Counting the people
Karachi is in Madras and Lahore is in Bengal; when will they be in Pakistan, and Pakistan in Southasia? During the late 1840s, the troops of the Bengal Presidency invaded the Sikh empire and conquered Punjab. Earlier in the same decade, a British expeditionary force had fought the Talpur Mirs at Miani, and annexed Sindh to the Bombay Presidency. But colonisation was not merely a matter of military defeat. Punjab and Sindh had seen many defeats and victories in their times. It was the establishment of a political system around the 'settlement' of land revenues that marked the real shift. By then, the landlord-based Permanent Settlement in Bengal was already a half-century old, and in disrepute among British colonial officers. The Madras Presidency experimented with the cultivator-based ryotwari system, which was eventually adopted by Bombay and implemented in Sindh. The Bengal Presidency drew a different lesson from the failure of the Permanent Settlement, and in its later conquests settled land revenues with 'village estates', on a mahalwari basis. Hence, Karachi is in Madras and Lahore is in Bengal.

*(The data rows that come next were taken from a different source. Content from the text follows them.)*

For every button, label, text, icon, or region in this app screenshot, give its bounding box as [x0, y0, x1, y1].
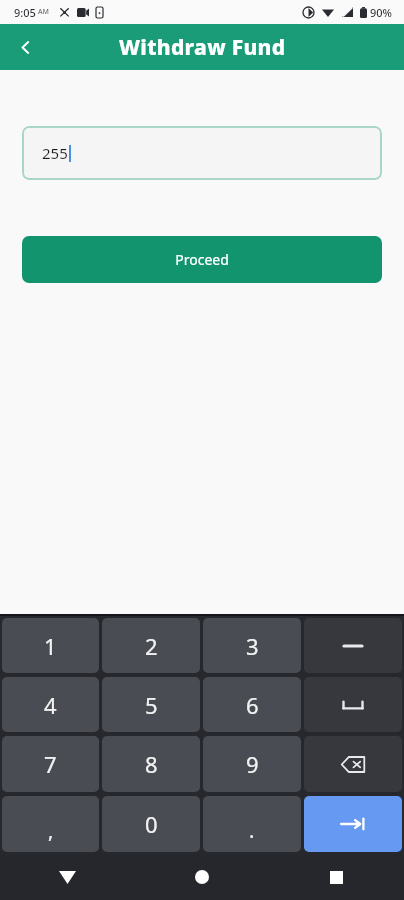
staticText: ,: [48, 817, 54, 844]
staticText: 9: [246, 749, 259, 779]
button[interactable]: Minus: [304, 618, 402, 673]
button[interactable]: Next: [304, 796, 402, 852]
staticText: 6: [246, 690, 259, 720]
button[interactable]: Proceed: [22, 236, 382, 283]
staticText: 90%: [370, 5, 392, 20]
button[interactable]: 1: [2, 618, 99, 673]
button[interactable]: ,: [2, 796, 99, 852]
button[interactable]: 3: [203, 618, 301, 673]
button[interactable]: 0: [102, 796, 200, 852]
staticText: .: [249, 817, 255, 844]
staticText: 7: [44, 749, 57, 779]
button[interactable]: Home: [134, 854, 269, 900]
staticText: 9:05: [14, 5, 36, 20]
button[interactable]: Recent apps: [269, 854, 404, 900]
staticText: 2: [145, 631, 158, 661]
button[interactable]: 6: [203, 677, 301, 732]
button[interactable]: Back: [0, 854, 134, 900]
button[interactable]: .: [203, 796, 301, 852]
button[interactable]: 9: [203, 736, 301, 792]
staticText: 1: [44, 631, 57, 661]
button[interactable]: Backspace: [304, 736, 402, 792]
staticText: 4: [44, 690, 57, 720]
staticText: 0: [145, 809, 158, 839]
staticText: 255: [42, 143, 68, 163]
button[interactable]: Back: [6, 28, 44, 66]
button[interactable]: 5: [102, 677, 200, 732]
staticText: AM: [38, 7, 50, 17]
button[interactable]: Space: [304, 677, 402, 732]
staticText: 3: [246, 631, 259, 661]
button[interactable]: 255: [22, 126, 382, 180]
staticText: Proceed: [175, 250, 229, 269]
button[interactable]: 2: [102, 618, 200, 673]
button[interactable]: 4: [2, 677, 99, 732]
staticText: 8: [145, 749, 158, 779]
button[interactable]: 8: [102, 736, 200, 792]
button[interactable]: 7: [2, 736, 99, 792]
staticText: 5: [145, 690, 158, 720]
staticText: Withdraw Fund: [119, 33, 286, 62]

This is not just a 'checking whether you're awake' historical vignette. Although much has changed, much has also stayed the same. The village records of the late Bengal Presidency today remain the administrative base of Punjab, the NWFP (or Pashtunkhwa) and Balochistan. The NWFP was, after all, carved out of Punjab in 1901, and Balochistan was infiltrated and annexed by colonial officials from Punjab province. The basic administrative unit in these provinces is the mouza, and the lowest government functionary is the patwari. Sindh has the nomenclature of Bombay, with its deh and tappaydar respectively. In essence, Sindh and Punjab (and Balochistan and Pashtunkhwa) are still in presidencies of the British Indian empire.